#### Exercise details:
Instruction for the data below: set down exactly the lines from the line with "However, she then" to the line with "man and the", inclusive, and no others.

#### Data records:

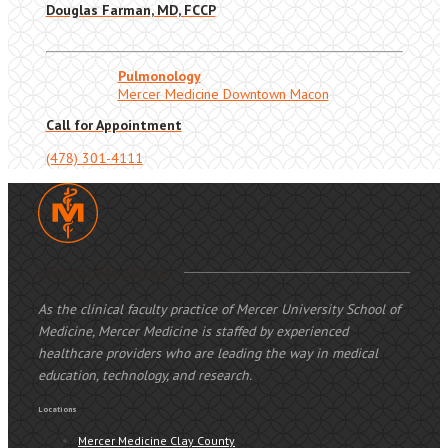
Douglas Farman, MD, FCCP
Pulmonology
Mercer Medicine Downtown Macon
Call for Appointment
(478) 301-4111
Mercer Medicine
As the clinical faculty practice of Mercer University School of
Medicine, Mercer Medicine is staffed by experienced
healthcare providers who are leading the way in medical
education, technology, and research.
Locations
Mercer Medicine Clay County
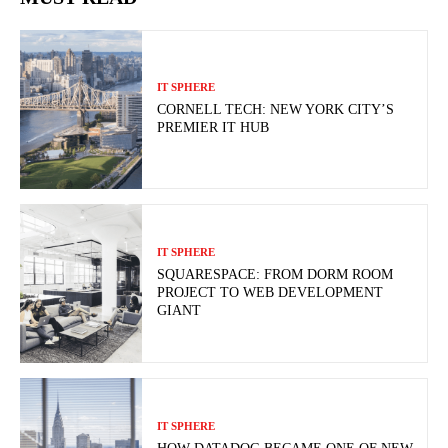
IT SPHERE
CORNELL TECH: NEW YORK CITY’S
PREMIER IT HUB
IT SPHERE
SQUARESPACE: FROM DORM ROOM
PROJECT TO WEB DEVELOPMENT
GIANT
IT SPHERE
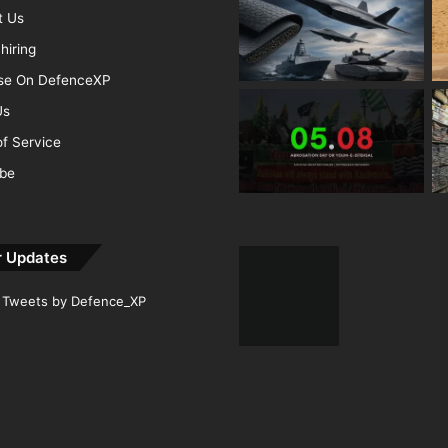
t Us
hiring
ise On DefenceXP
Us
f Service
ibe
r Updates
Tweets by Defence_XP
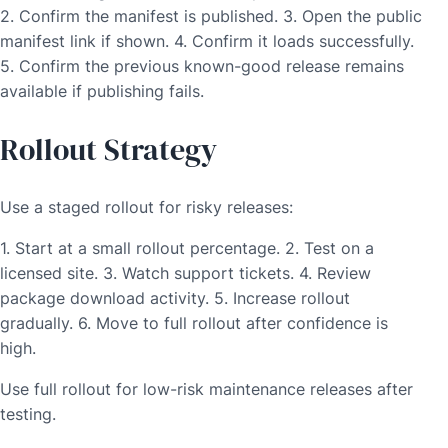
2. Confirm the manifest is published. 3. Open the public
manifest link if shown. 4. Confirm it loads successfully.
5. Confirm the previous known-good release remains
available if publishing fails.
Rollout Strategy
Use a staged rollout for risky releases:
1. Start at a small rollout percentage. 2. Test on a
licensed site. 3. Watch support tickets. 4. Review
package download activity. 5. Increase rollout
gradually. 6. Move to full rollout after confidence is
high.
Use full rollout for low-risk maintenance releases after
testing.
--
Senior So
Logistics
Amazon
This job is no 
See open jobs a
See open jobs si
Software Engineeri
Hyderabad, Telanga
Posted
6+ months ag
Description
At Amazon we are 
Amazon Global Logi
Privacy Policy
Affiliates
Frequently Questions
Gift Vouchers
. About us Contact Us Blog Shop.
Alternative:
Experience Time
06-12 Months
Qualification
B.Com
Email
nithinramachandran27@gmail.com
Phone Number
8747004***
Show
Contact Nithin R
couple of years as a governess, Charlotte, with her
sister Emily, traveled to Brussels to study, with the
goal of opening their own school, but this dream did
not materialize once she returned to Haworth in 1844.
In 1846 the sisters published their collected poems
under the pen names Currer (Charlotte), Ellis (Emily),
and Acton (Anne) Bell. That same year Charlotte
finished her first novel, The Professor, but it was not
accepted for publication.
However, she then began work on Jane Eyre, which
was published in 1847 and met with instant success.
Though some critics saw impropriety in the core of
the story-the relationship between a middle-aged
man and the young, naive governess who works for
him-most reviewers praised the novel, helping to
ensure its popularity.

#### Response to the exercise:
However, she then began work on Jane Eyre, which
was published in 1847 and met with instant success.
Though some critics saw impropriety in the core of
the story-the relationship between a middle-aged
man and the young, naive governess who works for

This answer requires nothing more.